-------- INPUT --------
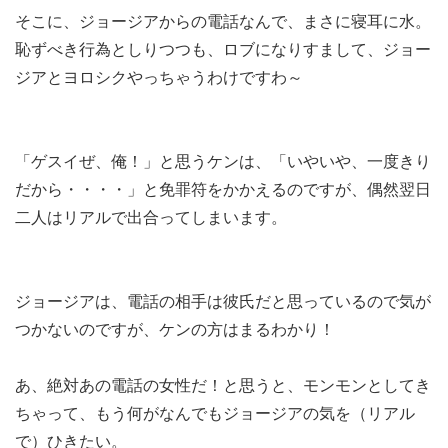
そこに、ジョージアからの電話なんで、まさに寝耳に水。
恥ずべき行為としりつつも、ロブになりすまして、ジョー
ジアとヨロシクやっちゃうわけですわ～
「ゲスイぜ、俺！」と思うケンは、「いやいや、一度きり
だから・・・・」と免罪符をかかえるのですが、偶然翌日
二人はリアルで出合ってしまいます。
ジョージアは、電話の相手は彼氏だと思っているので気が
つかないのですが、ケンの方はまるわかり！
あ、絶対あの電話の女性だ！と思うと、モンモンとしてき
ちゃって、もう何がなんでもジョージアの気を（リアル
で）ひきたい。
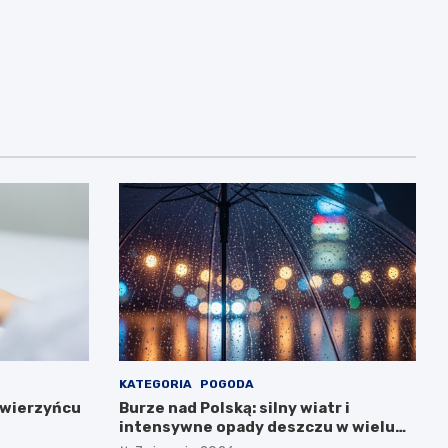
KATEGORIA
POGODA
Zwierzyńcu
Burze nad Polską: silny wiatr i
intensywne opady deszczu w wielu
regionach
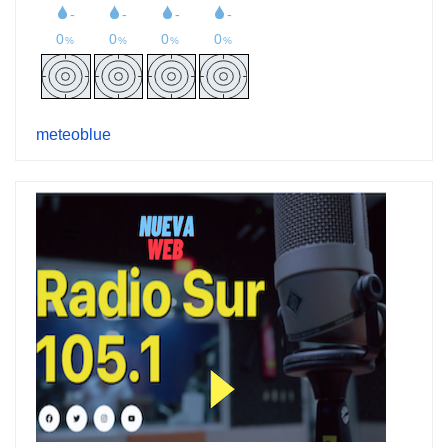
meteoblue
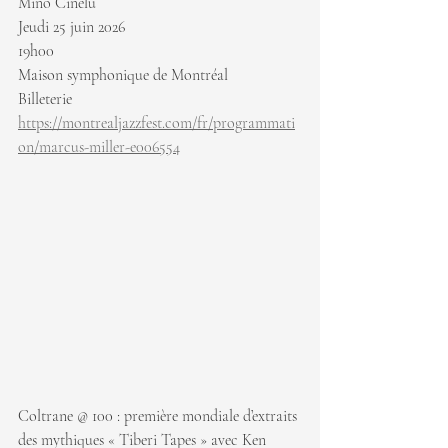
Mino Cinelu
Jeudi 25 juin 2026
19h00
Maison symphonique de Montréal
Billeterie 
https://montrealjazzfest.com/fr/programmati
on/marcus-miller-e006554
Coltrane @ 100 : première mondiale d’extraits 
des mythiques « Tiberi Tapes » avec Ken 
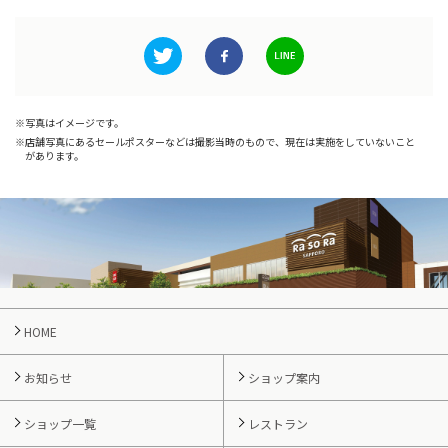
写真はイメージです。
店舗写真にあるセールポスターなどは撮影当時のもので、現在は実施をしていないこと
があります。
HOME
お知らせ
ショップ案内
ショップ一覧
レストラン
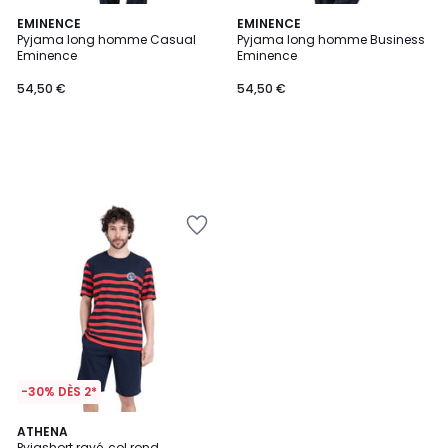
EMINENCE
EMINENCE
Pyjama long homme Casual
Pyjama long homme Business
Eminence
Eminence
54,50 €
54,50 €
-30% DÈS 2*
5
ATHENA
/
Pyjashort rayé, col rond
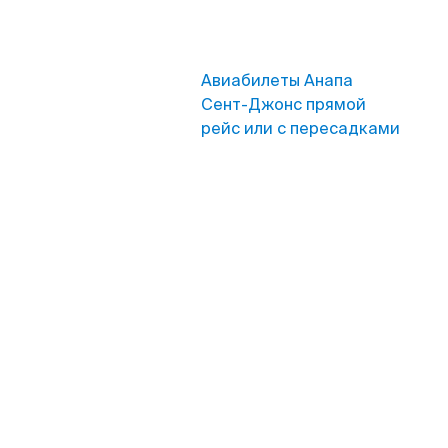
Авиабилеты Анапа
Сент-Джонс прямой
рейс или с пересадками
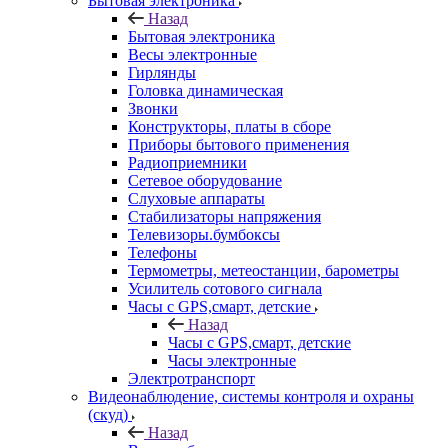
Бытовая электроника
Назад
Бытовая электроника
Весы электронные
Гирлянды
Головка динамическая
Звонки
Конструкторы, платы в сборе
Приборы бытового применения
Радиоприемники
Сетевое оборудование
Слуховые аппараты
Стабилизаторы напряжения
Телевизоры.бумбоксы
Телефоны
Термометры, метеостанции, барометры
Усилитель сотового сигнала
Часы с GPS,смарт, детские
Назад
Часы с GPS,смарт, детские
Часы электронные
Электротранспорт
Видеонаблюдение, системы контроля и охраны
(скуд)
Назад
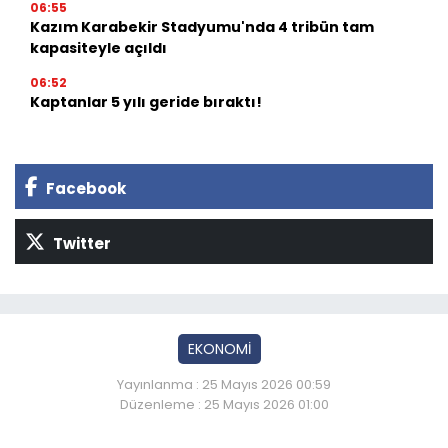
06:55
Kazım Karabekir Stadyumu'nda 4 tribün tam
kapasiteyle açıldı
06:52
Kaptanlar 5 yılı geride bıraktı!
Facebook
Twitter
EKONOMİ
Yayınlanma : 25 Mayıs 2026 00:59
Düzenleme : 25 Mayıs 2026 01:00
--------
*WORK TASK:*
So that the copy stays exact, reproduce each record word for word and leave its images out.

*FINISHED EXERCISE:*
そこに、ジョージアからの電話なんで、まさに寝耳に水。
恥ずべき行為としりつつも、ロブになりすまして、ジョー
ジアとヨロシクやっちゃうわけですわ～
「ゲスイぜ、俺！」と思うケンは、「いやいや、一度きり
だから・・・・」と免罪符をかかえるのですが、偶然翌日
二人はリアルで出合ってしまいます。
ジョージアは、電話の相手は彼氏だと思っているので気が
つかないのですが、ケンの方はまるわかり！
あ、絶対あの電話の女性だ！と思うと、モンモンとしてき
ちゃって、もう何がなんでもジョージアの気を（リアル
で）ひきたい。
KATEGORIA
POGODA
Zwierzyńcu
Burze nad Polską: silny wiatr i
intensywne opady deszczu w wielu
regionach
meteoblue
Mino Cinelu
Jeudi 25 juin 2026
19h00
Maison symphonique de Montréal
Billeterie 
https://montrealjazzfest.com/fr/programmati
on/marcus-miller-e006554
Coltrane @ 100 : première mondiale d’extraits 
des mythiques « Tiberi Tapes » avec Ken 
写真はイメージです。
店舗写真にあるセールポスターなどは撮影当時のもので、現在は実施をしていないこと
があります。
HOME
お知らせ
ショップ案内
ショップ一覧
レストラン
EMINENCE
EMINENCE
Pyjama long homme Casual
Pyjama long homme Business
Eminence
Eminence
54,50 €
54,50 €
-30% DÈS 2*
5
ATHENA
/
Pyjashort rayé, col rond
Авиабилеты Анапа
Сент-Джонс прямой
рейс или с пересадками
Бытовая электроника
Назад
Бытовая электроника
Весы электронные
Гирлянды
Головка динамическая
Звонки
Конструкторы, платы в сборе
Приборы бытового применения
Радиоприемники
Сетевое оборудование
Слуховые аппараты
Стабилизаторы напряжения
Телевизоры.бумбоксы
Телефоны
Термометры, метеостанции, барометры
Усилитель сотового сигнала
Часы с GPS,смарт, детские
Назад
Часы с GPS,смарт, детские
Часы электронные
Электротранспорт
Видеонаблюдение, системы контроля и охраны
(скуд)
Назад
06:55
Kazım Karabekir Stadyumu'nda 4 tribün tam
kapasiteyle açıldı
06:52
Kaptanlar 5 yılı geride bıraktı!
Facebook
Twitter
EKONOMİ
Yayınlanma : 25 Mayıs 2026 00:59
Düzenleme : 25 Mayıs 2026 01:00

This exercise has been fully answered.